On this most recent boot record, we also see the actual script being written out.

2022-02-11 18:15:29,532 - util.py[DEBUG]: Writing to /var/lib/cloud/instances/i-0add919ad0e973ab1/scripts/runcmd - wb: [700] 333 bytes

But again, no cloud-final.service is active on this boot as seen from systemctl status.

I would have expected to see something like the following from systemctl status cloud-final.service .. Active: active (exited) since Mon 2022-02-14 23:01:33 UTC; 1 day 22h ago ...

I don't see any Breaking ordering cycle type logs in journal.txt so it doesn't look lik

ubuntu-server-builder commented 1 year ago

Launchpad user Chad Smith(chad.smith) wrote on 2022-02-16T22:39:55.222969+00:00

I don't see any Breaking ordering cycle type logs in journal.txt so it doesn't look like there are competing systemd dependency chains that caused cloud-final.service to get disabled.

ubuntu-server-builder commented 1 year ago

Launchpad user Chad Smith(chad.smith) wrote on 2022-02-16T22:44:13.751950+00:00

parting shot: given that cloud-final.service is set After=multi-user.target and previously you mentioned systemd-analyze told you the boot isn't complete.
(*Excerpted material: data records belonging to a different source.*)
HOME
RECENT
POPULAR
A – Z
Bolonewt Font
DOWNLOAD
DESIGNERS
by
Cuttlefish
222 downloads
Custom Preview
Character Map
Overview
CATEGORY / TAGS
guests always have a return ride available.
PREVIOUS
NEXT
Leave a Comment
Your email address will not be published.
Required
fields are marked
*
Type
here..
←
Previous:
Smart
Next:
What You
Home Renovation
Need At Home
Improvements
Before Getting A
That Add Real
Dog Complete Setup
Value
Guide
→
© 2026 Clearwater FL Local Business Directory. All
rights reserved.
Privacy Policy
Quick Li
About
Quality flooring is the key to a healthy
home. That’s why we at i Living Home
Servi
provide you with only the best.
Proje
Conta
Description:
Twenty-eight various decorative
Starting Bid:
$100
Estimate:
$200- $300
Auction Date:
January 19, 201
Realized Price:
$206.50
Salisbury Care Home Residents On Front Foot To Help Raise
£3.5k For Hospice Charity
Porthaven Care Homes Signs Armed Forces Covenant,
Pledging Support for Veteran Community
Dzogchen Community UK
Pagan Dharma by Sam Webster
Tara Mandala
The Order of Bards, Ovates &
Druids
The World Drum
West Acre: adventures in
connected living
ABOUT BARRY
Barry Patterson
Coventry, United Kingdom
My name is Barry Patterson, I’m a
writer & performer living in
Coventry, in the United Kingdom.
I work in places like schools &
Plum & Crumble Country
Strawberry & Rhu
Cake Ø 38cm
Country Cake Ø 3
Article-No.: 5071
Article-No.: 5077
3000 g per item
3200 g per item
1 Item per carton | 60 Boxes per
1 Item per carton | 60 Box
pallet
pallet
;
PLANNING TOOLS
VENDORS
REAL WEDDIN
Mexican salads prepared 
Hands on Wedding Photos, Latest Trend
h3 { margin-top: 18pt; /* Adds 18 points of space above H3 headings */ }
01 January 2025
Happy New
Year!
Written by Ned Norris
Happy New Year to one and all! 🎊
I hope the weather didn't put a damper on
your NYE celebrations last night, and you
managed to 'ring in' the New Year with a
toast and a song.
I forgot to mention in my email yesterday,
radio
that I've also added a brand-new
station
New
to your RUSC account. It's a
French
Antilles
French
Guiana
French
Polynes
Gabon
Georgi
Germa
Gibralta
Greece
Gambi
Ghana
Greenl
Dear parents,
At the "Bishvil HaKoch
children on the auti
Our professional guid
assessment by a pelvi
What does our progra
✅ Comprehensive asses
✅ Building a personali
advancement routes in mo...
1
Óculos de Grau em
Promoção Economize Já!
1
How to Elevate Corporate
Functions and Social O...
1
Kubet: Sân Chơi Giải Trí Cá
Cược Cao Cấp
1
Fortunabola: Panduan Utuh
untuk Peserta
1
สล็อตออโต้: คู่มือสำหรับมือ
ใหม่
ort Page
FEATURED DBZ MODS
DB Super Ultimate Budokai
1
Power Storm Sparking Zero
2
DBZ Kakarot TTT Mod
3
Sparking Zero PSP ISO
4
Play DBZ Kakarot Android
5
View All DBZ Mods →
I'd guess you'd need to debug why multi-user.target isn't reached on that system, because that target may likely blocking cloud-final.service from being kicked off.

ubuntu-server-builder commented 1 year ago

Launchpad user Launchpad Janitor(janitor) wrote on 2022-04-18T04:17:21.187212+00:00

[Expired for cloud-init because there has been no activity for 60 days.]